Consciência negra em tempos de racismo sangrento

Por Eunice Aparecida de Jesus Prudente, advogada feminista, abolicionista, professora da Faculdade de Direito da USP, e Artêmio Prado Silva, advogado e vice-presidente da Comissão da Igualdade Racial da Ordem dos Advogados do Brasil do Rio Grande do Sul

 09/12/2020 - Publicado há 4 anos
Eunice Aparecida de Jesus Prudente, docente da Faculdade de Direito da USP – Foto: Cecília Bastos / USP Imagens

 

Artêmio Prado Silva – Foto: www.oabrs.org.br

 

Em tempos do liberalismo à brasileira, enquanto o mundo erigia a liberdade como o primeiro atributo da pessoa, em terras brasilis vigia a escravização como uma das fases mais violentas e graves do sistema socioeconômico capitalista. A escravização de pessoas possibilitou a esse sistema mercantil alcançar a fase da industrialização – antes das manufaturas de Bristol, os ingleses já construíam os navios negreiros e a Holanda já publicara seu Código Negro, com as regras para o tráfico de pessoas escravizadas. Para riqueza sobretudo das atuais potências que concedem boa qualidade de vida aos seus cidadãos, mas que no séculos XVI, XVII, XVIII e XIX forjaram riquezas traficando africanos para as Américas como escravizados e também explorando a mão de obra escravizada.

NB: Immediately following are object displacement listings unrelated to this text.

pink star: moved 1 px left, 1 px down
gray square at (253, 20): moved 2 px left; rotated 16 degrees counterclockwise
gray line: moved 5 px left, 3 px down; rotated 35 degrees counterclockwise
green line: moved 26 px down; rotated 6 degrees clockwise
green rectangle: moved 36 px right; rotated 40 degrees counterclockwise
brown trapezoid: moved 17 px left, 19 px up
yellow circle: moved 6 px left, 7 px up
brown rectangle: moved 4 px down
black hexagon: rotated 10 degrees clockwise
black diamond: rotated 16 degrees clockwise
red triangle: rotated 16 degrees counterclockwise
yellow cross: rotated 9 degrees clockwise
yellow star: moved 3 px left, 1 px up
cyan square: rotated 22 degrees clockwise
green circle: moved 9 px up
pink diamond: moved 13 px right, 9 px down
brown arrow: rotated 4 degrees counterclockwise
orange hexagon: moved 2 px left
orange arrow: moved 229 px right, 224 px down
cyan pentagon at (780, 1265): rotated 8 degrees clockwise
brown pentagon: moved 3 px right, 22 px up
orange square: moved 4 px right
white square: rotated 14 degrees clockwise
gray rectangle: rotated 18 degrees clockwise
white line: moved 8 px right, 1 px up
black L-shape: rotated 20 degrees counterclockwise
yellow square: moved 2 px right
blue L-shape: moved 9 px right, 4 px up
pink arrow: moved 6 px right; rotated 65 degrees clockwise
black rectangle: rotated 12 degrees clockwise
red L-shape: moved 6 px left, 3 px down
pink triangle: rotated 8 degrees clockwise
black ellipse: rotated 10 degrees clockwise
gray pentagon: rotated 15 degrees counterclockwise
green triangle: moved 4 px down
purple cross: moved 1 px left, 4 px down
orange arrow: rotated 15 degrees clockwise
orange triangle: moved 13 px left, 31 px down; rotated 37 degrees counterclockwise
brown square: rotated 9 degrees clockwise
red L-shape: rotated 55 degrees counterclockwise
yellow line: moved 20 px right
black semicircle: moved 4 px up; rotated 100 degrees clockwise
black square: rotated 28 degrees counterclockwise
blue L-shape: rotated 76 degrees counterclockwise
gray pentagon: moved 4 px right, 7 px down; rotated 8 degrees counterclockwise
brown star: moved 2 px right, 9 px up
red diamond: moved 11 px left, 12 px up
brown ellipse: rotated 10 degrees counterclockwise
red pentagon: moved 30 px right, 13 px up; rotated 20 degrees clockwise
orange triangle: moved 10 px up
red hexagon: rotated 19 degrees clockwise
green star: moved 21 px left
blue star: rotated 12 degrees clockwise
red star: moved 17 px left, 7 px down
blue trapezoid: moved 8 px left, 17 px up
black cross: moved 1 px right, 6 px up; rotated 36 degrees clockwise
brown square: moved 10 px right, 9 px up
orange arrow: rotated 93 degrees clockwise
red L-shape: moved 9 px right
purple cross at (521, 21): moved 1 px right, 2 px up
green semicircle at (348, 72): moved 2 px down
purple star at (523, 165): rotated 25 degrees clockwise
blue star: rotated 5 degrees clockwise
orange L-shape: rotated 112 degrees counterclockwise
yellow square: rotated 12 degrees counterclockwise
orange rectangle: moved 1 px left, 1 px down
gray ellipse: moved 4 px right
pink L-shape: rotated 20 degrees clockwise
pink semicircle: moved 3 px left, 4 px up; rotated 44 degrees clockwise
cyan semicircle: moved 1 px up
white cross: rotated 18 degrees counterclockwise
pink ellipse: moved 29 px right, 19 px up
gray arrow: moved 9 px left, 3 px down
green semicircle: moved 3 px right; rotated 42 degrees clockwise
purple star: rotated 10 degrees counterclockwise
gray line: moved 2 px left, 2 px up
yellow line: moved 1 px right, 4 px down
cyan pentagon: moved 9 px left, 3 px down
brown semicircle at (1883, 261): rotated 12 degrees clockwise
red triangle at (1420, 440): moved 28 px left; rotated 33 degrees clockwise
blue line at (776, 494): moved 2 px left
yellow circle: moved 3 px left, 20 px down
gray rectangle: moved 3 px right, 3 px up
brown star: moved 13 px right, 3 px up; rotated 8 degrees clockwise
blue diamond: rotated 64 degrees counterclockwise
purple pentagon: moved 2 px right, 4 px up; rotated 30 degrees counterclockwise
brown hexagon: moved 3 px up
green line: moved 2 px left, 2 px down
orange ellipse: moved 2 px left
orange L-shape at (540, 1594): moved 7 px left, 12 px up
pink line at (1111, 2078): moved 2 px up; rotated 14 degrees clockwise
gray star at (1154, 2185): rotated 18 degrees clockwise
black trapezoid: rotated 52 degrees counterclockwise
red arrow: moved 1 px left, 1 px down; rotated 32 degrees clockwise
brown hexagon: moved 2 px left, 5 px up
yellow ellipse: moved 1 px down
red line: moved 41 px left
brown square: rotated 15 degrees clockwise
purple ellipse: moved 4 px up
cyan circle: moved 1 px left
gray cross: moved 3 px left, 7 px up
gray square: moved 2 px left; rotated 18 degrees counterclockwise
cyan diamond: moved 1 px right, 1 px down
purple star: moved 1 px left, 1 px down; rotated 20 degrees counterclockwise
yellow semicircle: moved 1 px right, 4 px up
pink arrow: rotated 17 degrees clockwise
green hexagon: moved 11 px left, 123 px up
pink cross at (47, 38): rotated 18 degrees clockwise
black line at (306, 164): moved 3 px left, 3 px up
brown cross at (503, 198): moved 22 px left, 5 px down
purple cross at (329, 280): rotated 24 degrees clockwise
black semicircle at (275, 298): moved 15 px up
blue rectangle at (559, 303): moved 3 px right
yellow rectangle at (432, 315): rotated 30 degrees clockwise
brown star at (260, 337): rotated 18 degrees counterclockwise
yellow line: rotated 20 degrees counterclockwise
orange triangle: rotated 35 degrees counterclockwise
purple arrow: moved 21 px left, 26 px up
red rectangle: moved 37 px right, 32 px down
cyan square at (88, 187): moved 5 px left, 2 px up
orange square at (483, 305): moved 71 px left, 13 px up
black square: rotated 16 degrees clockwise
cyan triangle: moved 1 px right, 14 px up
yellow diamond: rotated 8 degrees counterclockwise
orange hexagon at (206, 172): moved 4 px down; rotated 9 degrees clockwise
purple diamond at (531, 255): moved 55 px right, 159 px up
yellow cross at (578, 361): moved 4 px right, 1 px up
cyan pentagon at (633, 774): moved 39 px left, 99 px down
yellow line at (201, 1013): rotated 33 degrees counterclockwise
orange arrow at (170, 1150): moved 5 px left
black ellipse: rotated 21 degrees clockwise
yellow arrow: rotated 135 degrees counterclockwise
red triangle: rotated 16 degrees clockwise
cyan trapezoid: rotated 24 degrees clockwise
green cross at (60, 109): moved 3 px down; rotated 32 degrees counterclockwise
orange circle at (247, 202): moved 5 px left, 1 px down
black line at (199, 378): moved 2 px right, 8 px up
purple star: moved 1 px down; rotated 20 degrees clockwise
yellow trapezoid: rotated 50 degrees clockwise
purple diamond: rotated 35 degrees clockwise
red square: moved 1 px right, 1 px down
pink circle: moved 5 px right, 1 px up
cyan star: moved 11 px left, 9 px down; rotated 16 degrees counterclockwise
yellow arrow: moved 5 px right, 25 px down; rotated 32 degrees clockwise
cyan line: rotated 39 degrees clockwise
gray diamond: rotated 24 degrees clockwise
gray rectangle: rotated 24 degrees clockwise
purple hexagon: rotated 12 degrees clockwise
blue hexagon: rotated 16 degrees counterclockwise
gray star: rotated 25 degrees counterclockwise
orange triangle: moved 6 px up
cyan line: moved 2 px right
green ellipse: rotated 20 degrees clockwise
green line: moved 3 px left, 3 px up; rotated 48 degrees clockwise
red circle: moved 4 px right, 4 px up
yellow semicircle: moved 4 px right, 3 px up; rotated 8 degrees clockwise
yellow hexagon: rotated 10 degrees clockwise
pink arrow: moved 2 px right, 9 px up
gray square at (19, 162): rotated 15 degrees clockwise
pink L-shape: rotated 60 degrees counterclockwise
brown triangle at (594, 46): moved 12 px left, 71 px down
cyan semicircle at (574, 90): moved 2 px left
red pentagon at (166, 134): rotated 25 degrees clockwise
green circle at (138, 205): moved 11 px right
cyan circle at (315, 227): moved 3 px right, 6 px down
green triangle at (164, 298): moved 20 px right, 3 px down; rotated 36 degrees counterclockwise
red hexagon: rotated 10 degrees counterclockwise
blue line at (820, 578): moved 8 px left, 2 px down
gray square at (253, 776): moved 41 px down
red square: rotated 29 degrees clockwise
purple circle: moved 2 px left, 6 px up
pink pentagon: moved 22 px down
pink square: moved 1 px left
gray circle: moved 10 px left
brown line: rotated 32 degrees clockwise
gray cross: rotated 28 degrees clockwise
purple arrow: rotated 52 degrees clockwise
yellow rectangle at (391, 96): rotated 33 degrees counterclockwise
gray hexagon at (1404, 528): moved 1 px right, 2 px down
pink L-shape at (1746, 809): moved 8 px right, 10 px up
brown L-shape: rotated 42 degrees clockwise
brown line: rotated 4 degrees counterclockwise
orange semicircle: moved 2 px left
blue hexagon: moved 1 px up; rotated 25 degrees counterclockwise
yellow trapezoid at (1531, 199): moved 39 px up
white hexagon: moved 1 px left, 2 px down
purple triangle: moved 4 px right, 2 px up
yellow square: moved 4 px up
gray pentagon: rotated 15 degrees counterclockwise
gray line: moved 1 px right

No caso específico do Brasil, vamos observar que esta escravização quase adentrou o século XX. Mas observe-se que até o século XIX as relações de Portugal com os ingleses muito lucraram com o tráfico de pessoas, inclusive aplicando o capital suficiente para chegar à sua industrialização. Mas, no século XIX, já não interessava mais à burguesia liberal, sobretudo inglesa, a escravização. A revolução industrial nas primeiras fases tinha compromissos com uma nova classe social orientada pelo socialismo, o operariado urbano, gentes expulsas de áreas rurais para o trabalho nas cidades. Providências concomitantes com práticas políticas violentas em busca de matéria-prima na América Latina e na África, já em tempos de neocolonialismo (Conferência de Berlim: Estados Unidos, Rússia, Grã-Bretanha, Dinamarca, Portugal, Espanha, França, Bélgica, Holanda, Império Alemão, Suécia, Noruega, Império Austro-Húngaro e Império Turco-Otomano de 1884 a 1885).

A Inglaterra necessitava de mercados consumidores para suas manufaturas e impunha-se entre os Estados produtores com ampla campanha contra a “escravidão”. No Brasil, a despeito da lei de 1831, o tráfico prosseguiu ilegalmente pois a lei de 7 de novembro de 1831 declarava livres os africanos importados após a proibição, e incriminava os traficantes nos termos do artigo 179 do código criminal de 1830 – “reduzir à escravidão, pessoa livre que se achar em posse de sua liberdade” – mas também impunham aos condenados despesas com reexportação de africanos traficados para África. Imperavam interesses econômicos, pois foram ilegalmente trazidos para o Brasil 560 mil africanos depois de 1831, segundo dados oficiais do Relatório do Ministério de Estrangeiros, de 1852, conforme pesquisa de Evaristo de Moraes (1924 e 1933).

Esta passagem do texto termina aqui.